= WORK TASK =
Retrieve every line of the data holding the word "pages".

(Records drawn from a dataset)

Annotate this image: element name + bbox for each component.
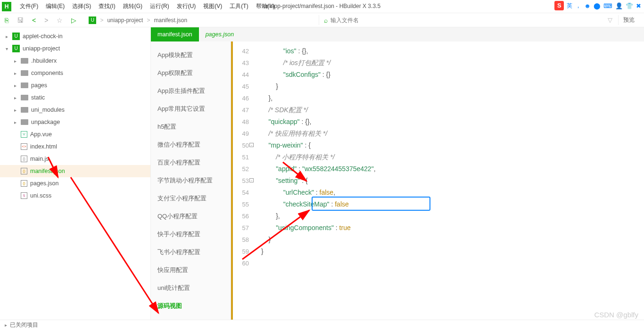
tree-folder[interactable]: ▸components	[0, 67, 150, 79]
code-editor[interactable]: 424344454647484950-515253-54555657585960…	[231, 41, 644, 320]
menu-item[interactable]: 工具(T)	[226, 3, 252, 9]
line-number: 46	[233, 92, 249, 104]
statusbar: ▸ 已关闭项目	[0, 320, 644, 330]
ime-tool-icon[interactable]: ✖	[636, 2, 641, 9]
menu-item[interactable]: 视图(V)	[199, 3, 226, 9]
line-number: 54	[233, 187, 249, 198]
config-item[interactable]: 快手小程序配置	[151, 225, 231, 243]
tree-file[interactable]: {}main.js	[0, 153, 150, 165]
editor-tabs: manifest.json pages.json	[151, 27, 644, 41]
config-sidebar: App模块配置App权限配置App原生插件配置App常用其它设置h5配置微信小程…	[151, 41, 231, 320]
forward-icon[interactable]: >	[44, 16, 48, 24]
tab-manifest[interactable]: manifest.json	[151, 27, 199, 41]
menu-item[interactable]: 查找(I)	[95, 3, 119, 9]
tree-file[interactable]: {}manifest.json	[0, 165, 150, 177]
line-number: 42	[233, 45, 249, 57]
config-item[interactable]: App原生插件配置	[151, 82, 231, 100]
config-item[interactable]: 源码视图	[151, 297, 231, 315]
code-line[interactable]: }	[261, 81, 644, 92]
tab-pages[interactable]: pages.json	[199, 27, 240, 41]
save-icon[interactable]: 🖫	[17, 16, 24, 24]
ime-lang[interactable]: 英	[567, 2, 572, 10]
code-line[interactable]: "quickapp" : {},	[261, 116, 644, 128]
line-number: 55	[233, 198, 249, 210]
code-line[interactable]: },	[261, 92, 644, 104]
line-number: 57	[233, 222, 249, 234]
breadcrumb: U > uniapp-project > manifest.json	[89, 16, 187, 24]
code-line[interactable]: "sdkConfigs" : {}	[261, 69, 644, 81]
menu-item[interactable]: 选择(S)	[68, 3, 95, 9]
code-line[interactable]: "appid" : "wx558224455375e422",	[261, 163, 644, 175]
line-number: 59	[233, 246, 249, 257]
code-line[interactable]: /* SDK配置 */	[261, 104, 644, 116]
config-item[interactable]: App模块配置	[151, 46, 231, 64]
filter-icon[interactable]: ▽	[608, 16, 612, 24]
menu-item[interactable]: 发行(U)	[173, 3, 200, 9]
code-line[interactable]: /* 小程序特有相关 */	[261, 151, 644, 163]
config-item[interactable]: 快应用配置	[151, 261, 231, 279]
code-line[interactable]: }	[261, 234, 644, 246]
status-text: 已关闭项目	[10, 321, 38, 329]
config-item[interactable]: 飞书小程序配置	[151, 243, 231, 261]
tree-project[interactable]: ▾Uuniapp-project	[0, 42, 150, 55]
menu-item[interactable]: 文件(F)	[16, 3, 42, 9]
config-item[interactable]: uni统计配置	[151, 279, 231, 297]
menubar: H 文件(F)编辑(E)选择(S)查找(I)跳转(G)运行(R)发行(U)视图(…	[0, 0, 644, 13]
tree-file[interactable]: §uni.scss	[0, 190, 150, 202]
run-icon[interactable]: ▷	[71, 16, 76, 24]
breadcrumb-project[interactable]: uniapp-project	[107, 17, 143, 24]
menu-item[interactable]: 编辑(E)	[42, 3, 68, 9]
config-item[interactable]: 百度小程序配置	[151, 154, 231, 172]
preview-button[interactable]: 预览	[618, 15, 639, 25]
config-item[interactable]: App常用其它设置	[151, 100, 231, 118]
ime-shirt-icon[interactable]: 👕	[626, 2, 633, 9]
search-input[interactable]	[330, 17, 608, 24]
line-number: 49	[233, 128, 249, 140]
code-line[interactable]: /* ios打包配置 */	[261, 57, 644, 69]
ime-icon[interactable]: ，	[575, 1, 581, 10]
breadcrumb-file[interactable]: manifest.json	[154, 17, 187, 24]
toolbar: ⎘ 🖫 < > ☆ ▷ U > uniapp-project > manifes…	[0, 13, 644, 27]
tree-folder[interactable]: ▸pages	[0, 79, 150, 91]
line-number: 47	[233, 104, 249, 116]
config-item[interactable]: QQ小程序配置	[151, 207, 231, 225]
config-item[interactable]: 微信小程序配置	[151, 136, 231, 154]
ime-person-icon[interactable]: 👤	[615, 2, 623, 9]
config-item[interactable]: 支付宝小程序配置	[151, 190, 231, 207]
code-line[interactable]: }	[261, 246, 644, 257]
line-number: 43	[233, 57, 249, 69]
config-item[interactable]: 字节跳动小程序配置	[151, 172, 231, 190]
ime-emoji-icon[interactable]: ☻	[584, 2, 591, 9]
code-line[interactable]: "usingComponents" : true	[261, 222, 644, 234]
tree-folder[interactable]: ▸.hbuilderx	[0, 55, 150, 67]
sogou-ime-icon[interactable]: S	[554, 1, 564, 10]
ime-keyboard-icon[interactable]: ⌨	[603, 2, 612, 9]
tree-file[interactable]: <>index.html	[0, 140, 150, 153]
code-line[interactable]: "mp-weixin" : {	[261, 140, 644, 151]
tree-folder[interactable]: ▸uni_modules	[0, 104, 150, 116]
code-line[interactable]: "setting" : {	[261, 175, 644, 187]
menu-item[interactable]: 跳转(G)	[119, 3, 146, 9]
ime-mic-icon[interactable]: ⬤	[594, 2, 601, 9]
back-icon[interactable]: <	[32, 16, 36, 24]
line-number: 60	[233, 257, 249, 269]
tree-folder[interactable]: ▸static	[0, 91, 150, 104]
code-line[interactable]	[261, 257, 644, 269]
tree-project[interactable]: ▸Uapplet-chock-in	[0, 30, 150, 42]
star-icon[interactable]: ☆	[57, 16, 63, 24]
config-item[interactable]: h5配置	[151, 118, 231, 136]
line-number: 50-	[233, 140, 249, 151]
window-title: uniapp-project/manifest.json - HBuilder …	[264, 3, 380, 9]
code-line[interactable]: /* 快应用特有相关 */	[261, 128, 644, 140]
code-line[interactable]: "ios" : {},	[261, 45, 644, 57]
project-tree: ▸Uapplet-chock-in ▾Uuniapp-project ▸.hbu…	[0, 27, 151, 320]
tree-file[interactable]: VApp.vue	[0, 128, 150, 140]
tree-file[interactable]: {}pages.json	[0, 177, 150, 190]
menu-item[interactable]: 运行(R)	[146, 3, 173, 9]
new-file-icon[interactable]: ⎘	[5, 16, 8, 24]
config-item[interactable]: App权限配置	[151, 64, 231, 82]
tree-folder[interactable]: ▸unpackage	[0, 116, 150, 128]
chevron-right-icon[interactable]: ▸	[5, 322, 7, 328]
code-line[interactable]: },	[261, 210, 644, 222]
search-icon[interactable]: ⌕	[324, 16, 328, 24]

* * *

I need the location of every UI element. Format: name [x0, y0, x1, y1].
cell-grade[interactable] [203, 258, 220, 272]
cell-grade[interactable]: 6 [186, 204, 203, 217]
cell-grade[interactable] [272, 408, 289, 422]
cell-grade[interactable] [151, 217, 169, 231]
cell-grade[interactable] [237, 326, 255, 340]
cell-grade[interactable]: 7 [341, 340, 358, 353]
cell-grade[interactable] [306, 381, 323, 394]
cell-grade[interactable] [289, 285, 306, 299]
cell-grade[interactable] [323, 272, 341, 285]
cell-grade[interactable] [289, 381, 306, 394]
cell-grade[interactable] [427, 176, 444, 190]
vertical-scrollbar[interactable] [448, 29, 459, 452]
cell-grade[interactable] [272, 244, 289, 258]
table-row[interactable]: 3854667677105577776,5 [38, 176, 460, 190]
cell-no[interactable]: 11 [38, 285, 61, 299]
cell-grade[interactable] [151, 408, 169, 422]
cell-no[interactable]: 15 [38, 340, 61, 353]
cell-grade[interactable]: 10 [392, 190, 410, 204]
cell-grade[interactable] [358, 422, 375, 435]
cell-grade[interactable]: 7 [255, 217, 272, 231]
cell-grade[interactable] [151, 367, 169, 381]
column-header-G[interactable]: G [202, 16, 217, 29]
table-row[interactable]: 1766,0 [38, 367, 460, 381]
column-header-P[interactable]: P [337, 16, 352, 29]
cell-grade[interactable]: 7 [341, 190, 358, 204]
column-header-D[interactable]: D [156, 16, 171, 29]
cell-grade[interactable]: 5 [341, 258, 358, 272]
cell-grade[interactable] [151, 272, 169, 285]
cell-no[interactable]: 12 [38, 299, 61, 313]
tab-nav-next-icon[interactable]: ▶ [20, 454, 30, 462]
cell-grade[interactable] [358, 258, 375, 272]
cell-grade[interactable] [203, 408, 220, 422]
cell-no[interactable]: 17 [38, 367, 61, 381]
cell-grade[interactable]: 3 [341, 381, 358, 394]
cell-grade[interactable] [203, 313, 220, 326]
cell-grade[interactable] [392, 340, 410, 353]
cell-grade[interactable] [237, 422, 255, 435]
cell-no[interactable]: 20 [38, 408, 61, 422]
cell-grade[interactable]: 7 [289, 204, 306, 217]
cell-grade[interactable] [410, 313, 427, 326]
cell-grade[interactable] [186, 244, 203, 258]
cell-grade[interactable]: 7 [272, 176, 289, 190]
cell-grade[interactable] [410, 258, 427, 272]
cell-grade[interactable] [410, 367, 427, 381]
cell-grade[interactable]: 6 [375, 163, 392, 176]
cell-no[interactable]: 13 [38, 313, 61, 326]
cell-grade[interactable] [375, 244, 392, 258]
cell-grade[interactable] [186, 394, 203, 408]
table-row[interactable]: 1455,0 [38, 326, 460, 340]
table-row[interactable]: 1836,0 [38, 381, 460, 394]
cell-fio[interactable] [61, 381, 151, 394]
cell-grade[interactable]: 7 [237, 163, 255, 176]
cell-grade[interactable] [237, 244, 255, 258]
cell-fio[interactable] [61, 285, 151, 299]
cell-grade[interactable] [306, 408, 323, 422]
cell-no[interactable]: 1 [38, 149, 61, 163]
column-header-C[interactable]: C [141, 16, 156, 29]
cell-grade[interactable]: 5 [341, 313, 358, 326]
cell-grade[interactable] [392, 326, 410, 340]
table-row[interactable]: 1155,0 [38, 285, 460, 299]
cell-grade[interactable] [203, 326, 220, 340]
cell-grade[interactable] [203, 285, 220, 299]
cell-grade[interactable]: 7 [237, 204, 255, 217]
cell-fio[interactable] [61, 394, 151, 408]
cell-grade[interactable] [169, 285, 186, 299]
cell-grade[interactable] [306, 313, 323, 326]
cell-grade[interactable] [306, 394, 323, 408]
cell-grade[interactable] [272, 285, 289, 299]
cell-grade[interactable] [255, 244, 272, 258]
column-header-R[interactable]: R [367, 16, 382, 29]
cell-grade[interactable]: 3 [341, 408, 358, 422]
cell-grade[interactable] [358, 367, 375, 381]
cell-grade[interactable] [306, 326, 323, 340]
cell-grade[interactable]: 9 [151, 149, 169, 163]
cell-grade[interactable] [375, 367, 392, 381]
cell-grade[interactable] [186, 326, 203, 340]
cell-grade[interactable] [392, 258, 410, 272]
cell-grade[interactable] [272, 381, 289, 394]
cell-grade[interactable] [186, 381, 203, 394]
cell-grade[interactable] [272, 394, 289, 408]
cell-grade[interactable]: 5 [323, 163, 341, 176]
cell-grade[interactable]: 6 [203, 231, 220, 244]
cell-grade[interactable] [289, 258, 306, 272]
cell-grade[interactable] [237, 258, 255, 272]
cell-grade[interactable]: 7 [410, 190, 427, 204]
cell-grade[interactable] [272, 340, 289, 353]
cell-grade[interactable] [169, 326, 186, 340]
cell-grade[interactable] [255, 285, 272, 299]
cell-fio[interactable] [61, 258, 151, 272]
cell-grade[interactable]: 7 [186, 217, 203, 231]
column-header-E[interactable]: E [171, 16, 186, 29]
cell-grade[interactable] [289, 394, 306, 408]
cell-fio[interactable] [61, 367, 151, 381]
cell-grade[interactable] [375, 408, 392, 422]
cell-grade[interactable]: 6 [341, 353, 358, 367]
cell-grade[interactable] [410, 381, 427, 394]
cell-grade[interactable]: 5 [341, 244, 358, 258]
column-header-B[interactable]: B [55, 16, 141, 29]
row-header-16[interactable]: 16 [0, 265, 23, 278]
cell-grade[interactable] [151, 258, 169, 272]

= RESULT OF THE TASK =
editor-tabs: manifest.json pages.json	[151, 27, 644, 41]
tab-pages[interactable]: pages.json	[199, 27, 240, 41]
tree-folder[interactable]: ▸pages	[0, 79, 150, 91]
tree-file[interactable]: {}pages.json	[0, 177, 150, 190]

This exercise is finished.